By Sven Hugo.
The world’s richest and most influential are embroiled in a tax avoidance scandal following the biggest data leak to date, including more than 11 million files, from the Panama-based law firm Mossack Fonseca.
The so-called Panama Papers revealed that the likes of Vladimir Putin, football star Lionel Messi, British Prime Minister David Cameron’s late father, and even Zuma’s nephew Khulubuse Zuma, among hundreds of others, may have been, and are currently involved in tax avoidance strategies carried out by Mossack Fonseca. The names of big banks like USB and HSBC also appear in these papers.
It seems that billions of foreign currency is being channeled into offshore ‘shell companies’ set up by the law firm to hide, and in some instances launder, billions of dollars of the rich, essentially enabling them to avoid tax in their own country, if not to hide money for nefarious reasons. In many instances this is totally above board, and as many of those named in the leak have mentioned, they are doing nothing illegal. The problem is, however, that by avoiding tax in their own country, the onus comes to rest with the middle class of the population to carry the majority of the tax burden. It may not be illegal, but it surely just doesn’t sit right.
According to the International Consortium of Investigative Journalists (ICIJ), “[The leaked data] allows a never-before-seen view inside the offshore world — providing a day-to-day, decade-by-decade look at how dark money flows through the global financial system, breeding crime and stripping national treasuries of tax revenues.”

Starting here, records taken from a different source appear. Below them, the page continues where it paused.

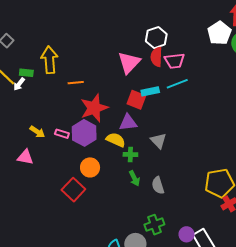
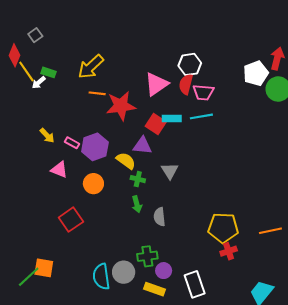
yellow arrow: (49, 60) -> (91, 67), moved, turned -140
red star: (94, 108) -> (121, 106), moved
pink triangle: (25, 157) -> (59, 170), moved
red square: (73, 190) -> (71, 220), moved
purple circle: (187, 234) -> (164, 271), moved

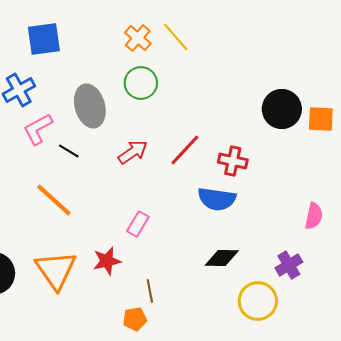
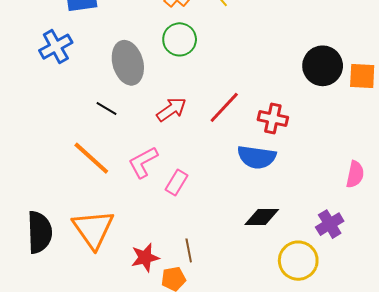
pink L-shape: (38, 129) -> (143, 162), moved
red star: (107, 261) -> (145, 258), moved

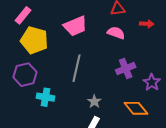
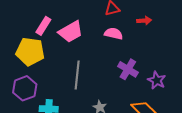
pink rectangle: (23, 15) -> (43, 26), moved
purple cross: (126, 69) -> (128, 69), turned -30

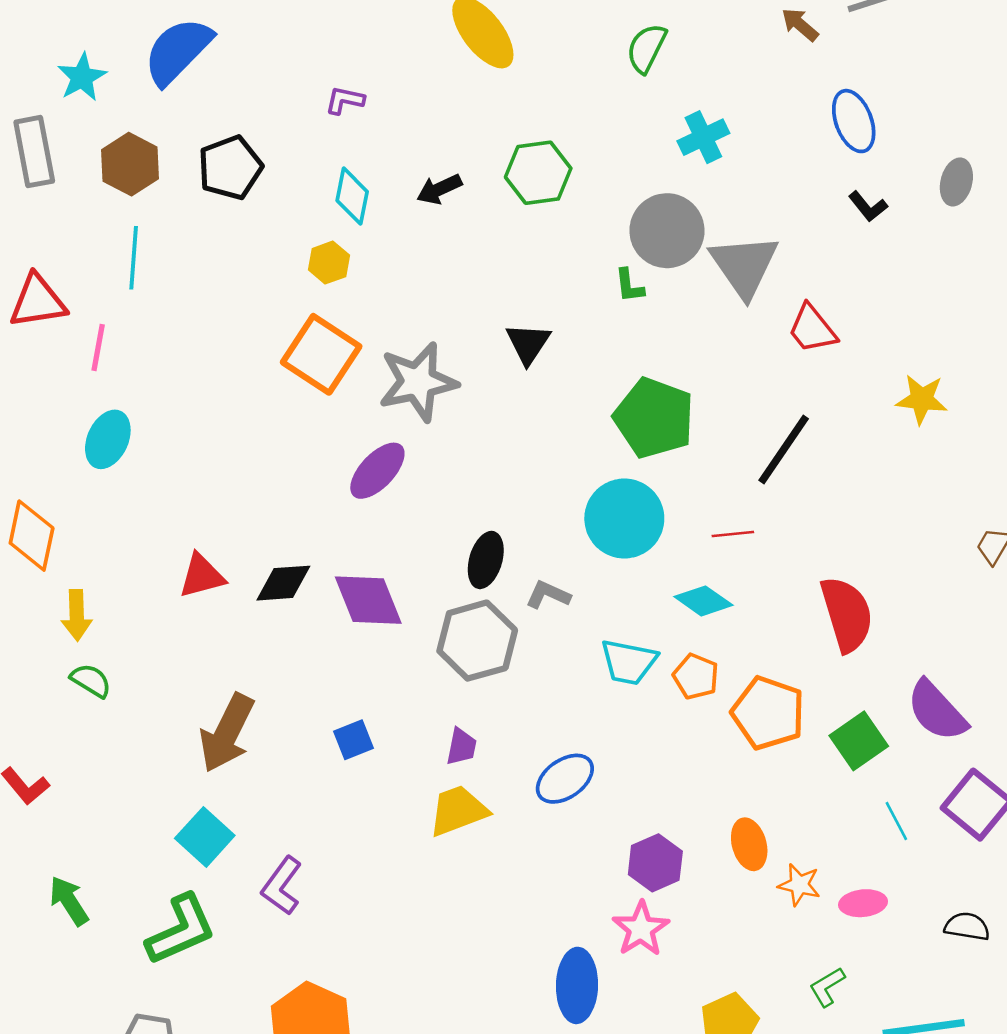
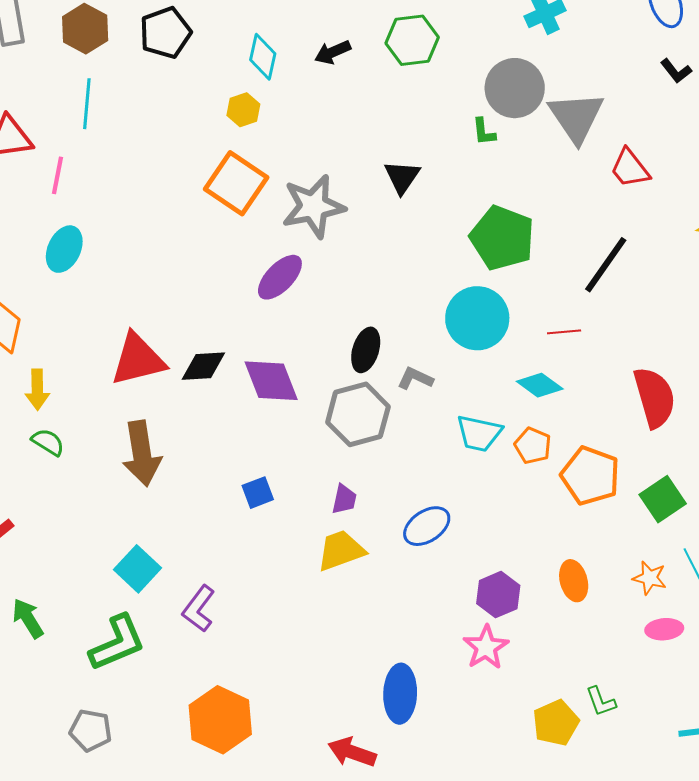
red triangle: (202, 576) -> (138, 359), size x1.5
brown arrow: (227, 733) -> (142, 453), moved, turned -36
orange star: (799, 885) -> (650, 578), moved
blue ellipse: (577, 985) -> (400, 694), moved
green L-shape: (827, 987) -> (601, 701), moved, turned -80

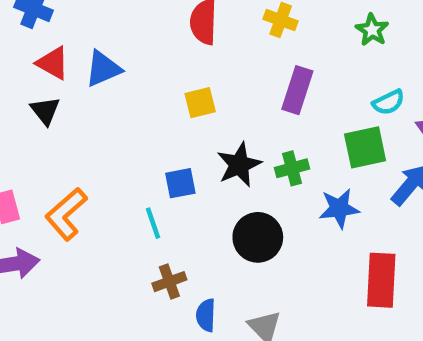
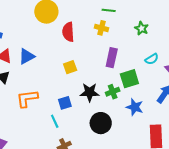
green square: (365, 147) -> (129, 79), moved
black star: (239, 165) -> (90, 92), turned 30
blue star: (339, 208) -> (135, 107), turned 30
orange L-shape: (66, 214) -> (27, 99), moved, turned 40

Tax issues aside, in many instances the dealings of Mossack Fonseca was plainly illegal. It came to light that the company helped the, now scandalised and convicted, former Fidentia boss J. Arthur Brown launder money, belonging to deceased mineworkers’ families no less, via these shell companies. In another instance, the company helped a suspected pedophile launder money while he was on trial. Many African heads of state also make use of these tax evasion networks.
Mossack Fonseca has also been accused of backdating financial documents for its clients, the earlier the date the more the fee, to which the company again replied that it’s doing nothing illegal…

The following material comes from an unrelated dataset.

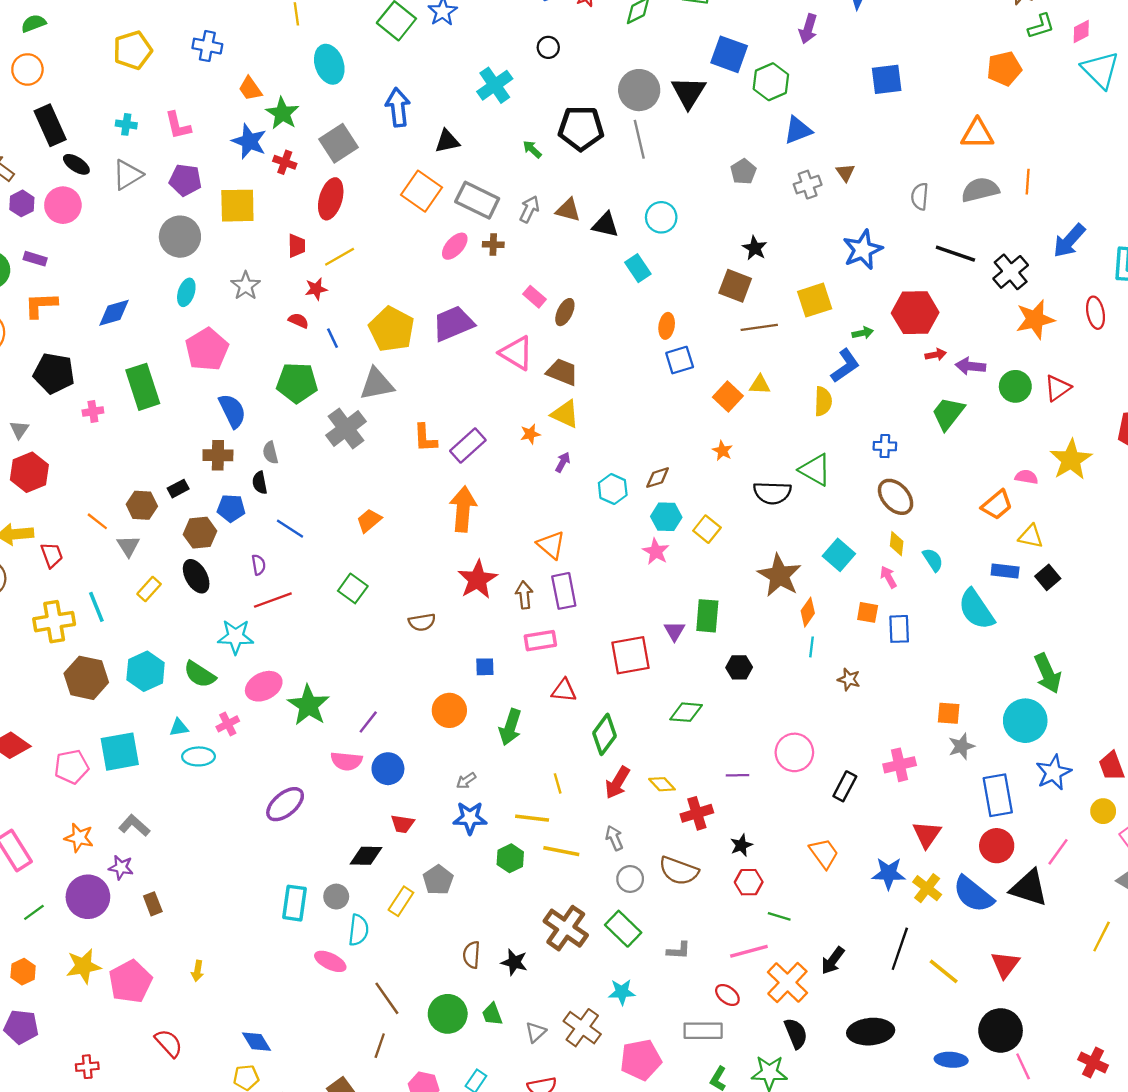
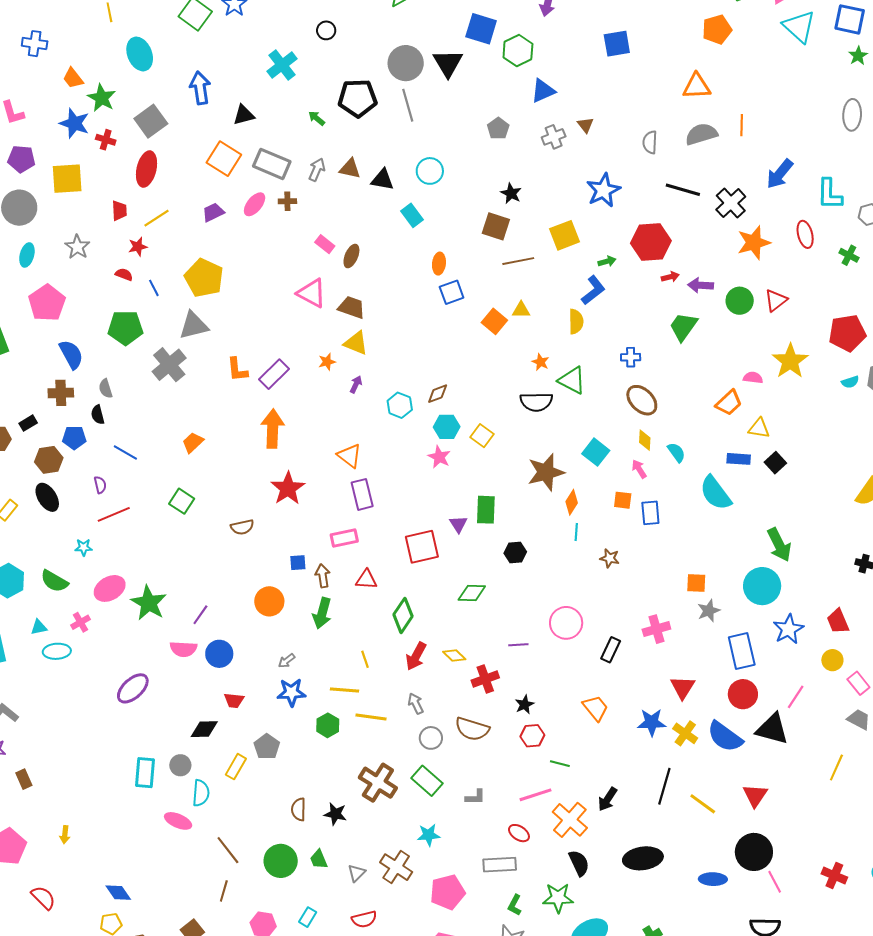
purple trapezoid: (453, 324) -> (213, 212), moved, size x0.6
orange star: (722, 451) -> (541, 362), moved
brown star: (779, 575) -> (546, 472), turned 30
brown arrow: (524, 595) -> (323, 576), moved
cyan star: (236, 637) -> (83, 547), size x0.6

The data was originally leaked to the German newspaper Sueddeutsche Zeitung, which then called in the help of the ICIJ, who has assisted with organising the dissemination of similar leaks in the past.
The leak also comes at a time when international cybercrime is dramatically on the rise, urging companies to become increasingly vigilant of information leaks. However, some leaks seem to be more justified than others.
It’s going to be an interesting, and messy, few months ahead while journalists and crime units sift through these files. Are you not entertained?